Significant reduction are yet to be seen in subsea, in fabrication of platform, FPSOs. I think that both – builders of both equipment or platform have currently enough backlog to try and fight for maintaining their price at the moment.

We may need maybe one more semester to see prices going down for both subsea and platform building. In Total, a taskforce has been created with key account negotiators to renegotiate contracts with our biggest provider.

And when you think about it, we are launching some value engineering process, you think about Uganda, Elk-Antelope or Libra which are the three forthcoming project one can think about. We are also looking at early termination of some contract, price reduction, and we are also increasing the number of the frame agreement and supplier.

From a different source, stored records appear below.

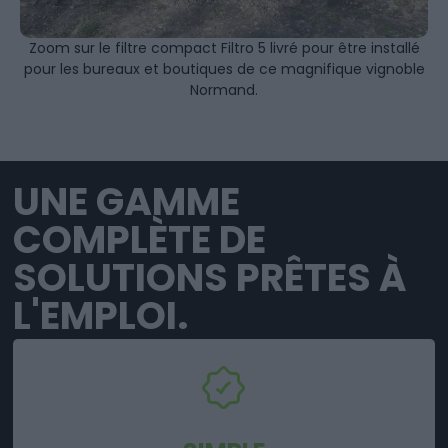
Zoom sur le filtre compact Filtro 5 livré pour être installé
pour les bureaux et boutiques de ce magnifique vignoble
Normand.
UNE GAMME
COMPLÈTE DE
SOLUTIONS PRÊTES À
L'EMPLOI.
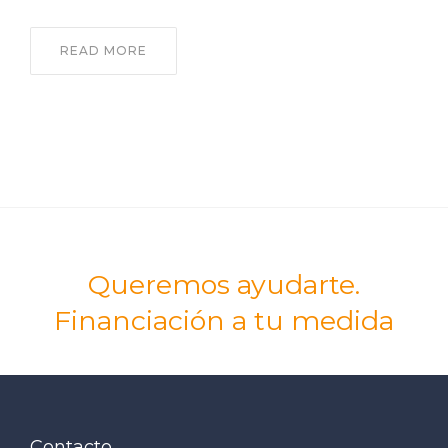
READ MORE
Queremos ayudarte.
Financiación a tu medida
Contacto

Obviously, the process is still going on, everything is not achieved. We still have to wait for some progress for platform building FPSOs, but we are confident if the oil price remain at this level that we will see significant cost reduction for our future project.

And, basically, we are ready to wait for that.

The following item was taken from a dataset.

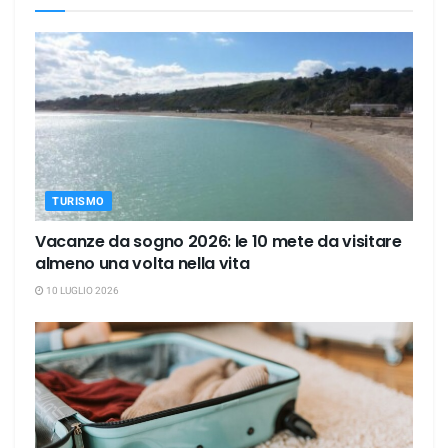
TURISMO
Vacanze da sogno 2026: le 10 mete da visitare
almeno una volta nella vita
10 LUGLIO 2026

Oswald Clint - Sanford C. Bernstein Ltd.

Excellent. Very detailed.

Thank you.

Operator

We will now take our next question from Alastair Syme of Citi. Please go ahead.

Alastair R. Syme - Citigroup Global Markets Ltd.

Hi, Patrick. Can I just talk a little bit about the 20% reference -the reference to 20% unit cost reduction in the Upstream, about how you break that down?

And, in particular, are there any portfolio effects to consider like AGCO and Yemen in that analysis?

Patrick de la Chevardière - Chief Financial Officer

Okay. Maybe I will take this opportunity to explain and estimate the overall cost reduction achieved last quarter, because you cannot read it directly from our books.

Net operating OpEx for E&P is at $5.5 billion. This is the operating expenses for Upstream.

If you deduct – and this include gas and power purchase, gas and power being part of the Upstream. So this include gas and power purchase from third-party projects.

This include production taxes including ADCO. And this also include exploration for about $300 million.

Net of all those elements, the $5.5 billion come down to $1.6 billion. And this $1.6 billion of operating and net expenses for E&P compared to $2.1billion first quarter this year – no, sorry, second quarter last year.

Basically, for Upstream, we have around $0.5 billion. With this $0.5 billion of cost savings this quarter, we have identified that there is about $150 million from FX.

So basically, net of FX, the Upstream saving is around $300 million, $350 million, close to $300 million for the quarter, which is a very good news, because our budget for the year is $800 million; four times $300 million will make $1.2 billion. I'm not suggesting that we will continue at this pace.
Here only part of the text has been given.